■ **ASSIGNMENT**
The listing below must be copied exactly and in full.

== PROVIDED DATA

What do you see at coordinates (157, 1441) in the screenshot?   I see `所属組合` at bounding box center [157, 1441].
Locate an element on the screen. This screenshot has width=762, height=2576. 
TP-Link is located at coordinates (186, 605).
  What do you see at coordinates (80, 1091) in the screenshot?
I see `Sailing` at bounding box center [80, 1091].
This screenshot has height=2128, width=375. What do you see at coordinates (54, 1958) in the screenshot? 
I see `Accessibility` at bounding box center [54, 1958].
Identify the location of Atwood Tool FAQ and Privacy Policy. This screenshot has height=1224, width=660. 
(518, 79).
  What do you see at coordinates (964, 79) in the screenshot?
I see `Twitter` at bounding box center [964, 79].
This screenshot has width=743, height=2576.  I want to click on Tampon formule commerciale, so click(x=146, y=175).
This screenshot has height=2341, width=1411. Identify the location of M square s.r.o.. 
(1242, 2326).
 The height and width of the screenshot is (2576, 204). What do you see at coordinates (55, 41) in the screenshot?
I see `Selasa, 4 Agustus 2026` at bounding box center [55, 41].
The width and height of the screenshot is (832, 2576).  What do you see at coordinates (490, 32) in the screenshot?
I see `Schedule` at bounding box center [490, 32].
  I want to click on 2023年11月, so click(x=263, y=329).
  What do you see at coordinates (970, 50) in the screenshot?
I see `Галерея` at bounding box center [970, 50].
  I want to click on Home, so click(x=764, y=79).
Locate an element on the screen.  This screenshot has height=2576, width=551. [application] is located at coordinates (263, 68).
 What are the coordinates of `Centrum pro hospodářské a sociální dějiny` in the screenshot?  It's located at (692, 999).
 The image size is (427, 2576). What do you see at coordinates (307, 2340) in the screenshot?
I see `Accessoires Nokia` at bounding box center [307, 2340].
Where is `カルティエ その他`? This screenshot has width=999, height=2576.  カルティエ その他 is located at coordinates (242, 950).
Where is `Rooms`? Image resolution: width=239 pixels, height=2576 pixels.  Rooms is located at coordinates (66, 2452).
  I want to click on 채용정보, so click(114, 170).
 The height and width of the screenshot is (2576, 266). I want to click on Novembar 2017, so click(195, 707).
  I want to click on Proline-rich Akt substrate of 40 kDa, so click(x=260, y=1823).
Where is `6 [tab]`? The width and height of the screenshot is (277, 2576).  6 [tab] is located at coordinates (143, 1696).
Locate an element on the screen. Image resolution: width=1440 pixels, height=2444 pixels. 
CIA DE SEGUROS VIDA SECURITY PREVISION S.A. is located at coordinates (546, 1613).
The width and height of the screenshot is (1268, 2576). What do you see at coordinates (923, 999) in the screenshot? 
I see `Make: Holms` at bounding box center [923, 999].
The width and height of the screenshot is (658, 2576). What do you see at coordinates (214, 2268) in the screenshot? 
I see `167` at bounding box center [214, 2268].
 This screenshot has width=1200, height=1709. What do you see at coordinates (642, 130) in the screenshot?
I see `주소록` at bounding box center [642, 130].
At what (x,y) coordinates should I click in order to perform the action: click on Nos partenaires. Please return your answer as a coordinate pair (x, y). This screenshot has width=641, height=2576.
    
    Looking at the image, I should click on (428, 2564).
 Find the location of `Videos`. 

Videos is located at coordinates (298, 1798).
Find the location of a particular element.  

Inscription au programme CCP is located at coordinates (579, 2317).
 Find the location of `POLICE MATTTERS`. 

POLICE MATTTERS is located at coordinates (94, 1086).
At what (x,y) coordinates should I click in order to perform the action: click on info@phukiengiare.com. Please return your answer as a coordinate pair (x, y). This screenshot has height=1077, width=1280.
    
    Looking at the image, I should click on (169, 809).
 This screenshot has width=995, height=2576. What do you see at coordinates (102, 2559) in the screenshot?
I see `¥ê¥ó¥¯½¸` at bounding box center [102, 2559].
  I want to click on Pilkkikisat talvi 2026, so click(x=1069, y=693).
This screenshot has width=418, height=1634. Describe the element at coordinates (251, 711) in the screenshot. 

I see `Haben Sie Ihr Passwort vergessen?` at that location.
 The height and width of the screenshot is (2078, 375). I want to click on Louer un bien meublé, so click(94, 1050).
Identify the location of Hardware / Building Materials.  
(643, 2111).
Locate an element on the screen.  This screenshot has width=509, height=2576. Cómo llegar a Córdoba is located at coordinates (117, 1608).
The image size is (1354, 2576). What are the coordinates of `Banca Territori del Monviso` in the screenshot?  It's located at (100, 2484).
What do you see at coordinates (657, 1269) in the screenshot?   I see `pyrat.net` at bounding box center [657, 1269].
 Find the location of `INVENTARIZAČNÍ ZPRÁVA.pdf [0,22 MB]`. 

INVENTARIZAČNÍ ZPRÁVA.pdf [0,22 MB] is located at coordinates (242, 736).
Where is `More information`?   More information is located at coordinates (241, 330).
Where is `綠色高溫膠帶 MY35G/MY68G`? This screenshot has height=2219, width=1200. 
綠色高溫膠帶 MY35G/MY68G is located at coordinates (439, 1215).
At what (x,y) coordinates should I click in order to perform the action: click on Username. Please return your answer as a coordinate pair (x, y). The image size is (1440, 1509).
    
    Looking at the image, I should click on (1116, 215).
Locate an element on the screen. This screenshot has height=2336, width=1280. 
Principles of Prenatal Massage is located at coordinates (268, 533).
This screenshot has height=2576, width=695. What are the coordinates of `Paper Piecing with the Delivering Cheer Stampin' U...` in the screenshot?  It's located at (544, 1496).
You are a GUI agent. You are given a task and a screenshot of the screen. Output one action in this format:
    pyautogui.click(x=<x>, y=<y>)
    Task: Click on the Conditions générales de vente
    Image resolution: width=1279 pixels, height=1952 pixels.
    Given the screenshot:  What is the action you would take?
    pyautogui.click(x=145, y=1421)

====

■ **SOLUTION FOR THIS PROBLEM**
What do you see at coordinates (157, 1441) in the screenshot?   I see `所属組合` at bounding box center [157, 1441].
Locate an element on the screen. This screenshot has width=762, height=2576. 
TP-Link is located at coordinates (186, 605).
  What do you see at coordinates (80, 1091) in the screenshot?
I see `Sailing` at bounding box center [80, 1091].
This screenshot has height=2128, width=375. What do you see at coordinates (54, 1958) in the screenshot? 
I see `Accessibility` at bounding box center [54, 1958].
Identify the location of Atwood Tool FAQ and Privacy Policy. This screenshot has height=1224, width=660. 
(518, 79).
  What do you see at coordinates (964, 79) in the screenshot?
I see `Twitter` at bounding box center [964, 79].
This screenshot has width=743, height=2576.  I want to click on Tampon formule commerciale, so click(x=146, y=175).
This screenshot has height=2341, width=1411. Identify the location of M square s.r.o.. 
(1242, 2326).
 The height and width of the screenshot is (2576, 204). What do you see at coordinates (55, 41) in the screenshot?
I see `Selasa, 4 Agustus 2026` at bounding box center [55, 41].
The width and height of the screenshot is (832, 2576).  What do you see at coordinates (490, 32) in the screenshot?
I see `Schedule` at bounding box center [490, 32].
  I want to click on 2023年11月, so click(x=263, y=329).
  What do you see at coordinates (970, 50) in the screenshot?
I see `Галерея` at bounding box center [970, 50].
  I want to click on Home, so click(x=764, y=79).
Locate an element on the screen.  This screenshot has height=2576, width=551. [application] is located at coordinates (263, 68).
 What are the coordinates of `Centrum pro hospodářské a sociální dějiny` in the screenshot?  It's located at (692, 999).
 The image size is (427, 2576). What do you see at coordinates (307, 2340) in the screenshot?
I see `Accessoires Nokia` at bounding box center [307, 2340].
Where is `カルティエ その他`? This screenshot has width=999, height=2576.  カルティエ その他 is located at coordinates (242, 950).
Where is `Rooms`? Image resolution: width=239 pixels, height=2576 pixels.  Rooms is located at coordinates (66, 2452).
  I want to click on 채용정보, so click(114, 170).
 The height and width of the screenshot is (2576, 266). I want to click on Novembar 2017, so click(195, 707).
  I want to click on Proline-rich Akt substrate of 40 kDa, so click(x=260, y=1823).
Where is `6 [tab]`? The width and height of the screenshot is (277, 2576).  6 [tab] is located at coordinates (143, 1696).
Locate an element on the screen. Image resolution: width=1440 pixels, height=2444 pixels. 
CIA DE SEGUROS VIDA SECURITY PREVISION S.A. is located at coordinates (546, 1613).
The width and height of the screenshot is (1268, 2576). What do you see at coordinates (923, 999) in the screenshot? 
I see `Make: Holms` at bounding box center [923, 999].
The width and height of the screenshot is (658, 2576). What do you see at coordinates (214, 2268) in the screenshot? 
I see `167` at bounding box center [214, 2268].
 This screenshot has width=1200, height=1709. What do you see at coordinates (642, 130) in the screenshot?
I see `주소록` at bounding box center [642, 130].
At what (x,y) coordinates should I click in order to perform the action: click on Nos partenaires. Please return your answer as a coordinate pair (x, y). This screenshot has width=641, height=2576.
    
    Looking at the image, I should click on (428, 2564).
 Find the location of `Videos`. 

Videos is located at coordinates (298, 1798).
Find the location of a particular element.  

Inscription au programme CCP is located at coordinates (579, 2317).
 Find the location of `POLICE MATTTERS`. 

POLICE MATTTERS is located at coordinates (94, 1086).
At what (x,y) coordinates should I click in order to perform the action: click on info@phukiengiare.com. Please return your answer as a coordinate pair (x, y). This screenshot has height=1077, width=1280.
    
    Looking at the image, I should click on (169, 809).
 This screenshot has width=995, height=2576. What do you see at coordinates (102, 2559) in the screenshot?
I see `¥ê¥ó¥¯½¸` at bounding box center [102, 2559].
  I want to click on Pilkkikisat talvi 2026, so click(x=1069, y=693).
This screenshot has width=418, height=1634. Describe the element at coordinates (251, 711) in the screenshot. 

I see `Haben Sie Ihr Passwort vergessen?` at that location.
 The height and width of the screenshot is (2078, 375). I want to click on Louer un bien meublé, so click(94, 1050).
Identify the location of Hardware / Building Materials.  
(643, 2111).
Locate an element on the screen.  This screenshot has width=509, height=2576. Cómo llegar a Córdoba is located at coordinates (117, 1608).
The image size is (1354, 2576). What are the coordinates of `Banca Territori del Monviso` in the screenshot?  It's located at (100, 2484).
What do you see at coordinates (657, 1269) in the screenshot?   I see `pyrat.net` at bounding box center [657, 1269].
 Find the location of `INVENTARIZAČNÍ ZPRÁVA.pdf [0,22 MB]`. 

INVENTARIZAČNÍ ZPRÁVA.pdf [0,22 MB] is located at coordinates (242, 736).
Where is `More information`?   More information is located at coordinates (241, 330).
Where is `綠色高溫膠帶 MY35G/MY68G`? This screenshot has height=2219, width=1200. 
綠色高溫膠帶 MY35G/MY68G is located at coordinates (439, 1215).
At what (x,y) coordinates should I click in order to perform the action: click on Username. Please return your answer as a coordinate pair (x, y). The image size is (1440, 1509).
    
    Looking at the image, I should click on (1116, 215).
Locate an element on the screen. This screenshot has height=2336, width=1280. 
Principles of Prenatal Massage is located at coordinates (268, 533).
This screenshot has height=2576, width=695. What are the coordinates of `Paper Piecing with the Delivering Cheer Stampin' U...` in the screenshot?  It's located at (544, 1496).
You are a GUI agent. You are given a task and a screenshot of the screen. Output one action in this format:
    pyautogui.click(x=<x>, y=<y>)
    Task: Click on the Conditions générales de vente
    Image resolution: width=1279 pixels, height=1952 pixels.
    Given the screenshot:  What is the action you would take?
    pyautogui.click(x=145, y=1421)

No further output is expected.